PROBLEM TO SOLVE:
Count the lines in the data below that include the word "espetáculos", then state the total and nothing besides.
>>
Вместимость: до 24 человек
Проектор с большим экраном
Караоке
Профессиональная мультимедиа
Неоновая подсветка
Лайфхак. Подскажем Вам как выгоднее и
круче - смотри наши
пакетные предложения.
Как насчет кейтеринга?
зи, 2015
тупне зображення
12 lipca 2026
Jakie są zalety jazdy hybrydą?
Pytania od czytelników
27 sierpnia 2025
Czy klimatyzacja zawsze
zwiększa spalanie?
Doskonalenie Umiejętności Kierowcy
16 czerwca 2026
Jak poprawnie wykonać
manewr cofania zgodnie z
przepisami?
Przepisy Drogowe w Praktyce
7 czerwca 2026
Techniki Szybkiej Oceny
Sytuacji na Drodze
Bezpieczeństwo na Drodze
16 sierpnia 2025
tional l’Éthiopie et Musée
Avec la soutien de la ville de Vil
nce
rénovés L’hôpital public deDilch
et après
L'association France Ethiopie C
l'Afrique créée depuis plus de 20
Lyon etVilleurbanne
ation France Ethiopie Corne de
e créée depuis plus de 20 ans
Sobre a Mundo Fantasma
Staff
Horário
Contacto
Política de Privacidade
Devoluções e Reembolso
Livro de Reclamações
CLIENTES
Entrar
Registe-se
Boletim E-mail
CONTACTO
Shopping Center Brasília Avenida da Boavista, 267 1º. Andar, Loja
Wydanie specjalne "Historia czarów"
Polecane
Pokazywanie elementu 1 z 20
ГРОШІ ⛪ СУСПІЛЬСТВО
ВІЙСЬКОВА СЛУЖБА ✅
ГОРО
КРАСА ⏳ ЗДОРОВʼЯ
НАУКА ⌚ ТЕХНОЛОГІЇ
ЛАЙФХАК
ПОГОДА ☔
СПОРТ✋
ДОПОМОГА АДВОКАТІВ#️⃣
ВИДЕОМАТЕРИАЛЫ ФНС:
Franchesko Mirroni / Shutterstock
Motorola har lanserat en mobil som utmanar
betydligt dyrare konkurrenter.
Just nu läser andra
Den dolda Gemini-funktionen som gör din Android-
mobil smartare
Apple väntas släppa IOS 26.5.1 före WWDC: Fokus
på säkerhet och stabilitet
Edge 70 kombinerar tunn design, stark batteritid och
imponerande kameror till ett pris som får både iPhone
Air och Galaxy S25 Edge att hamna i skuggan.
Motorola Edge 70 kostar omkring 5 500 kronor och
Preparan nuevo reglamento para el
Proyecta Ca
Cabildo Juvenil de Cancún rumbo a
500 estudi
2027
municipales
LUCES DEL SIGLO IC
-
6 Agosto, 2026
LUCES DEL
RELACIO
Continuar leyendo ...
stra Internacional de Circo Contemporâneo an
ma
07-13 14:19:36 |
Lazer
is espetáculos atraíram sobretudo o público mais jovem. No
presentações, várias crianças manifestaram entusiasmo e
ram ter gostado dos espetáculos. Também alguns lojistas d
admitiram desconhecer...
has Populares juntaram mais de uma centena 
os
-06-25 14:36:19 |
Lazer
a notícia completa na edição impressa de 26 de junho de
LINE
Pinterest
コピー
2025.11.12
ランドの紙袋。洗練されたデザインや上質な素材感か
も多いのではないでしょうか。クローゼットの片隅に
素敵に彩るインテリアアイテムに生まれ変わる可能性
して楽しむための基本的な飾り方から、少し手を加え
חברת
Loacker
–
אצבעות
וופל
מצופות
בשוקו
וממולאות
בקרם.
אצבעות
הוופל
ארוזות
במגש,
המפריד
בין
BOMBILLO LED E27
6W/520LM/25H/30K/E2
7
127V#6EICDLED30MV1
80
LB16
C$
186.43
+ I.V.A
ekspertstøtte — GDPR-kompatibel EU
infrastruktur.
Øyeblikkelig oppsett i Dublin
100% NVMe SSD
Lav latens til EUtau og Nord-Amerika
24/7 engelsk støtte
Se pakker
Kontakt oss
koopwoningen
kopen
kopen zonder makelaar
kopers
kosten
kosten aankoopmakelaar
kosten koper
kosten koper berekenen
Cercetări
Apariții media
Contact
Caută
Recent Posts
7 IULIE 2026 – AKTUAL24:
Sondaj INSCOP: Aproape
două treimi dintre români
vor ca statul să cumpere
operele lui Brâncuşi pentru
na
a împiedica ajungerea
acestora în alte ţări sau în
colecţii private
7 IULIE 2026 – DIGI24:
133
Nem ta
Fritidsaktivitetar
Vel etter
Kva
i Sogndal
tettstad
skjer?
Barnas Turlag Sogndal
<<
EXERCISE RESULT:
2